Task goal -
Wherever a line below holds the word "more", copy that line.
▬▬▬
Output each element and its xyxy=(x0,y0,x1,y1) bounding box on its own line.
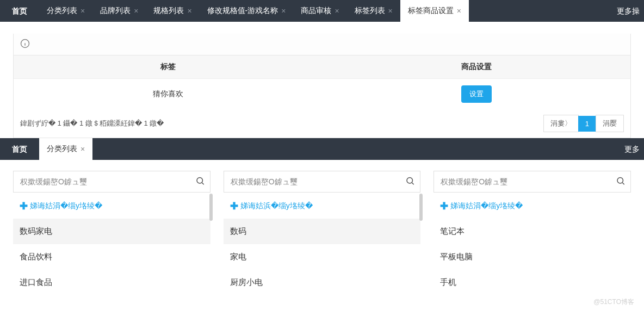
tab-label: 品牌列表 xyxy=(100,6,131,16)
close-icon[interactable]: × xyxy=(388,7,393,15)
content-panel: 标签 商品设置 猜你喜欢 设置 鍏剧ず紵� 1 鑷� 1 鐓＄粨鐤溧紝鍏� 1 … xyxy=(13,34,631,138)
tab-4[interactable]: 商品审核× xyxy=(293,0,346,22)
tab-label: 分类列表 xyxy=(47,6,77,16)
tab-label: 修改规格值-游戏名称 xyxy=(207,6,278,16)
add-category-label: 娣诲姞涓�缁у垎绫� xyxy=(30,201,102,211)
table-row: 猜你喜欢 设置 xyxy=(14,79,630,110)
list-item[interactable]: 厨房小电 xyxy=(224,270,421,295)
tab-6[interactable]: 标签商品设置× xyxy=(400,0,469,22)
search-icon[interactable] xyxy=(616,176,626,188)
tab-0[interactable]: 分类列表× xyxy=(39,138,92,160)
add-category-label: 娣诲姞浜�缁у垎绫� xyxy=(240,201,313,211)
search-icon[interactable] xyxy=(405,176,415,188)
close-icon[interactable]: × xyxy=(81,7,85,15)
tab-label: 分类列表 xyxy=(47,144,77,154)
svg-line-4 xyxy=(202,183,203,184)
tab-list-2: 分类列表× xyxy=(39,138,615,160)
svg-point-3 xyxy=(197,178,203,184)
pager-page-1[interactable]: 1 xyxy=(578,116,596,132)
plus-icon: ✚ xyxy=(20,201,28,211)
list-item[interactable]: 数码家电 xyxy=(13,219,210,244)
tab-home-2[interactable]: 首页 xyxy=(0,138,39,160)
more-ops[interactable]: 更多操 xyxy=(607,0,644,22)
pager-prev[interactable]: 涓婁〉 xyxy=(543,115,579,132)
category-column-2: ✚娣诲姞涓�缁у垎绫�笔记本平板电脑手机 xyxy=(434,171,631,295)
list-item[interactable]: 手机 xyxy=(434,270,631,295)
list-item[interactable]: 笔记本 xyxy=(434,219,631,244)
close-icon[interactable]: × xyxy=(457,7,461,15)
th-label: 标签 xyxy=(14,55,322,79)
category-list: 数码家电厨房小电 xyxy=(224,219,421,295)
search-input[interactable] xyxy=(224,171,421,193)
pager-row: 鍏剧ず紵� 1 鑷� 1 鐓＄粨鐤溧紝鍏� 1 鐓� 涓婁〉 1 涓嬮 xyxy=(14,109,630,138)
tab-label: 规格列表 xyxy=(153,6,184,16)
add-category-link[interactable]: ✚娣诲姞浜�缁у垎绫� xyxy=(224,193,421,219)
category-columns: ✚娣诲姞涓�缁у垎绫�数码家电食品饮料进口食品✚娣诲姞浜�缁у垎绫�数码家电厨房… xyxy=(13,160,631,295)
tab-list: 分类列表×品牌列表×规格列表×修改规格值-游戏名称×商品审核×标签列表×标签商品… xyxy=(39,0,607,22)
tab-label: 标签列表 xyxy=(355,6,385,16)
tab-1[interactable]: 品牌列表× xyxy=(92,0,146,22)
list-item[interactable]: 进口食品 xyxy=(13,270,210,295)
scrollbar[interactable] xyxy=(419,194,423,221)
close-icon[interactable]: × xyxy=(281,7,286,15)
region-category-list: 首页 分类列表× 更多 ✚娣诲姞涓�缁у垎绫�数码家电食品饮料进口食品✚娣诲姞浜… xyxy=(0,138,644,295)
set-button[interactable]: 设置 xyxy=(461,85,492,103)
list-item[interactable]: 数码 xyxy=(224,219,421,244)
list-item[interactable]: 平板电脑 xyxy=(434,244,631,270)
tab-0[interactable]: 分类列表× xyxy=(39,0,92,22)
tab-label: 商品审核 xyxy=(301,6,331,16)
add-category-link[interactable]: ✚娣诲姞涓�缁у垎绫� xyxy=(434,193,631,219)
top-tabbar: 首页 分类列表×品牌列表×规格列表×修改规格值-游戏名称×商品审核×标签列表×标… xyxy=(0,0,644,22)
plus-icon: ✚ xyxy=(440,201,448,211)
th-goods-setting: 商品设置 xyxy=(322,55,630,79)
category-column-0: ✚娣诲姞涓�缁у垎绫�数码家电食品饮料进口食品 xyxy=(13,171,210,295)
svg-point-5 xyxy=(407,178,413,184)
top-tabbar-2: 首页 分类列表× 更多 xyxy=(0,138,644,160)
close-icon[interactable]: × xyxy=(187,7,191,15)
pagination: 涓婁〉 1 涓嬮 xyxy=(543,115,624,132)
add-category-label: 娣诲姞涓�缁у垎绫� xyxy=(450,201,523,211)
search-input[interactable] xyxy=(434,171,631,193)
list-item[interactable]: 食品饮料 xyxy=(13,244,210,270)
svg-line-8 xyxy=(623,183,624,184)
cell-label-name: 猜你喜欢 xyxy=(14,79,322,110)
scrollbar[interactable] xyxy=(209,194,213,221)
info-icon xyxy=(20,39,30,50)
close-icon[interactable]: × xyxy=(134,7,138,15)
alert-bar xyxy=(14,34,630,55)
pager-info: 鍏剧ず紵� 1 鑷� 1 鐓＄粨鐤溧紝鍏� 1 鐓� xyxy=(20,119,164,128)
more-ops-2[interactable]: 更多 xyxy=(615,138,644,160)
tab-home[interactable]: 首页 xyxy=(0,0,39,22)
category-list: 笔记本平板电脑手机 xyxy=(434,219,631,295)
category-column-1: ✚娣诲姞浜�缁у垎绫�数码家电厨房小电 xyxy=(224,171,421,295)
search-icon[interactable] xyxy=(195,176,205,188)
tab-3[interactable]: 修改规格值-游戏名称× xyxy=(200,0,294,22)
close-icon[interactable]: × xyxy=(335,7,339,15)
search-input[interactable] xyxy=(13,171,210,193)
category-list: 数码家电食品饮料进口食品 xyxy=(13,219,210,295)
svg-line-6 xyxy=(412,183,414,184)
label-table: 标签 商品设置 猜你喜欢 设置 xyxy=(14,55,630,109)
cell-action: 设置 xyxy=(322,79,630,110)
tab-2[interactable]: 规格列表× xyxy=(146,0,199,22)
svg-point-7 xyxy=(617,178,623,184)
close-icon[interactable]: × xyxy=(81,145,85,153)
region-label-goods: 首页 分类列表×品牌列表×规格列表×修改规格值-游戏名称×商品审核×标签列表×标… xyxy=(0,0,644,138)
pager-next[interactable]: 涓嬮 xyxy=(596,115,624,132)
tab-label: 标签商品设置 xyxy=(408,6,454,16)
tab-5[interactable]: 标签列表× xyxy=(347,0,400,22)
plus-icon: ✚ xyxy=(230,201,238,211)
add-category-link[interactable]: ✚娣诲姞涓�缁у垎绫� xyxy=(13,193,210,219)
list-item[interactable]: 家电 xyxy=(224,244,421,270)
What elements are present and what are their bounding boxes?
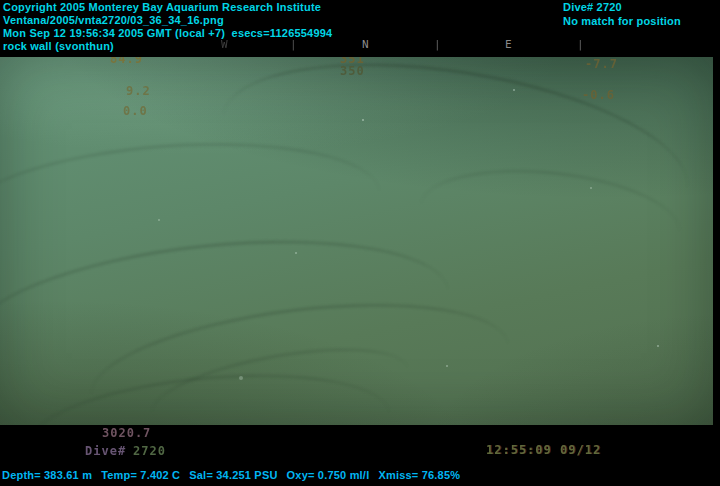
video-dive-number: 2720 <box>133 444 166 458</box>
oxygen-readout: Oxy= 0.750 ml/l <box>287 469 370 481</box>
telemetry-pitch-value: -7.7 <box>585 57 618 71</box>
compass-east-label: E <box>505 38 512 51</box>
compass-tick-icon: | <box>290 38 297 51</box>
video-timecode-stamp: 12:55:09 09/12 <box>486 443 601 457</box>
ctd-status-bar: Depth= 383.61 m Temp= 7.402 C Sal= 34.25… <box>2 469 460 481</box>
compass-north-label: N <box>362 38 369 51</box>
telemetry-roll-value: -0.6 <box>582 88 615 102</box>
telemetry-left-value-1: 9.2 <box>126 84 151 98</box>
temp-readout: Temp= 7.402 C <box>101 469 180 481</box>
compass-west-label: W <box>221 38 228 51</box>
dive-number-label: Dive# 2720 <box>563 1 622 13</box>
compass-tick-icon: | <box>577 38 584 51</box>
telemetry-top-left-value: 84.9 <box>110 57 143 66</box>
position-status-label: No match for position <box>563 15 681 27</box>
telemetry-heading-secondary: 350 <box>340 64 365 78</box>
salinity-readout: Sal= 34.251 PSU <box>189 469 277 481</box>
transmissivity-readout: Xmiss= 76.85% <box>378 469 460 481</box>
file-path-line: Ventana/2005/vnta2720/03_36_34_16.png <box>3 14 224 26</box>
compass-tick-icon: | <box>434 38 441 51</box>
copyright-line: Copyright 2005 Monterey Bay Aquarium Res… <box>3 1 321 13</box>
annotation-label: rock wall (svonthun) <box>3 40 114 52</box>
depth-readout: Depth= 383.61 m <box>2 469 92 481</box>
timestamp-line: Mon Sep 12 19:56:34 2005 GMT (local +7) … <box>3 27 332 39</box>
underwater-video-frame: 84.9 351 350 -7.7 -0.6 9.2 0.0 <box>0 57 713 425</box>
annotation-viewer-window: Copyright 2005 Monterey Bay Aquarium Res… <box>0 0 720 486</box>
telemetry-bottom-left-value: 3020.7 <box>102 426 151 440</box>
telemetry-left-value-2: 0.0 <box>123 104 148 118</box>
video-dive-word: Dive# <box>85 444 126 458</box>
▬▬▬
Response to this task -
more-ops[interactable]: 更多操 xyxy=(607,0,644,22)
more-ops-2[interactable]: 更多 xyxy=(615,138,644,160)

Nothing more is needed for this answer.